Segment Start: EXERCISE DATA

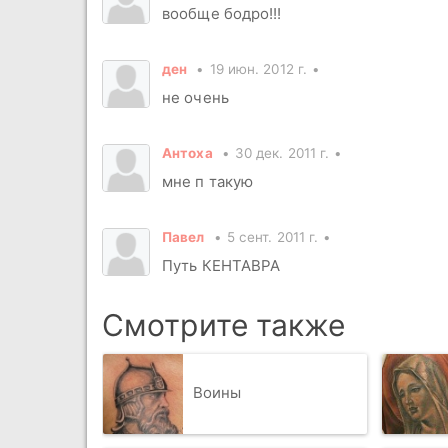
вообще бодро!!!
ден
19 июн. 2012 г.
не очень
Антоха
30 дек. 2011 г.
мне п такую
Павел
5 сент. 2011 г.
Путь КЕНТАВРА
Смотрите также
Воины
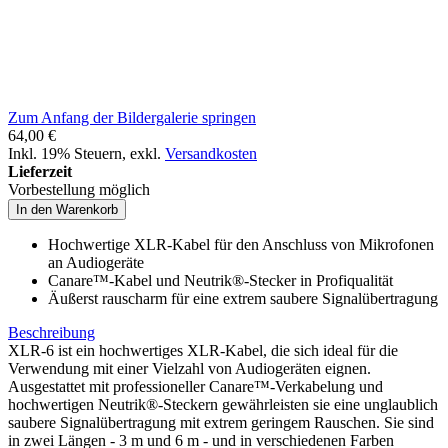
Zum Anfang der Bildergalerie springen
64,00 €
Inkl. 19% Steuern
,
exkl.
Versandkosten
Lieferzeit
Vorbestellung möglich
In den Warenkorb
Hochwertige XLR-Kabel für den Anschluss von Mikrofonen
an Audiogeräte
Canare™-Kabel und Neutrik®-Stecker in Profiqualität
Äußerst rauscharm für eine extrem saubere Signalübertragung
Beschreibung
XLR-6 ist ein hochwertiges XLR-Kabel, die sich ideal für die
Verwendung mit einer Vielzahl von Audiogeräten eignen.
Ausgestattet mit professioneller Canare™-Verkabelung und
hochwertigen Neutrik®-Steckern gewährleisten sie eine unglaublich
saubere Signalübertragung mit extrem geringem Rauschen. Sie sind
in zwei Längen - 3 m und 6 m - und in verschiedenen Farben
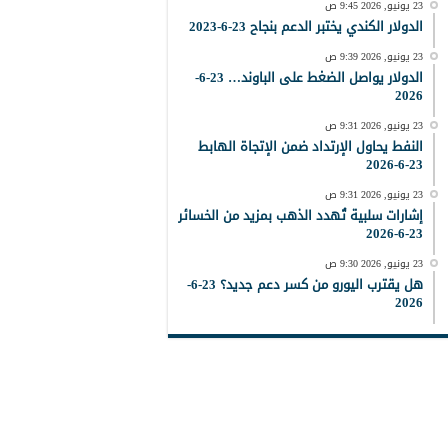
23 يونيو, 2026 9:45 ص
الدولار الكندي يختبر الدعم بنجاح 23-6-2023
23 يونيو, 2026 9:39 ص
الدولار يواصل الضغط على الباوند… 23-6-
2026
23 يونيو, 2026 9:31 ص
النفط يحاول الإرتداد ضمن الإتجاة الهابط
23-6-2026
23 يونيو, 2026 9:31 ص
إشارات سلبية تُهدد الذهب بمزيد من الخسائر
23-6-2026
23 يونيو, 2026 9:30 ص
هل يقترب اليورو من كسر دعم جديد؟ 23-6-
2026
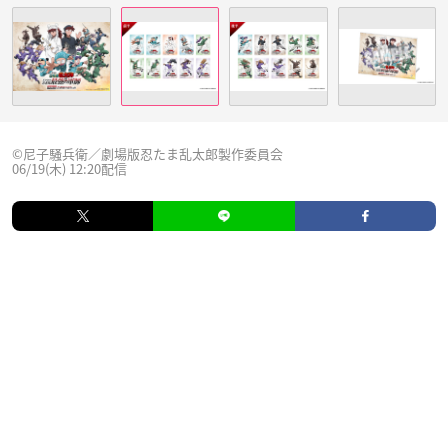
©尼子騒兵衛／劇場版忍たま乱太郎製作委員会
06/19(木) 12:20配信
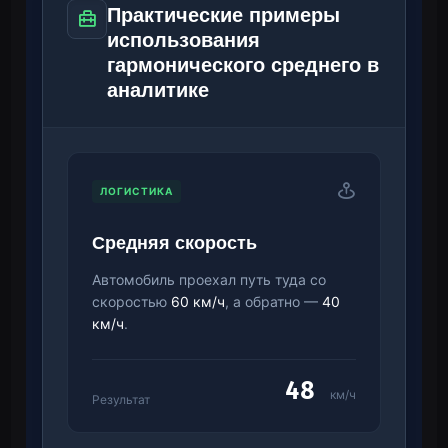
Практические примеры
использования
гармонического среднего в
аналитике
ЛОГИСТИКА
Средняя скорость
Автомобиль проехал путь туда со
скоростью
60 км/ч
, а обратно —
40
км/ч
.
48
км/ч
Результат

Segment End: EXERCISE DATA

• _ACTIVITY_:
Using the data above, show each line where "الدولار" occurs.

• _SOLUTION TO THE PROBLEM_:
الدولار الكندي يختبر الدعم بنجاح 23-6-2023
الدولار يواصل الضغط على الباوند… 23-6-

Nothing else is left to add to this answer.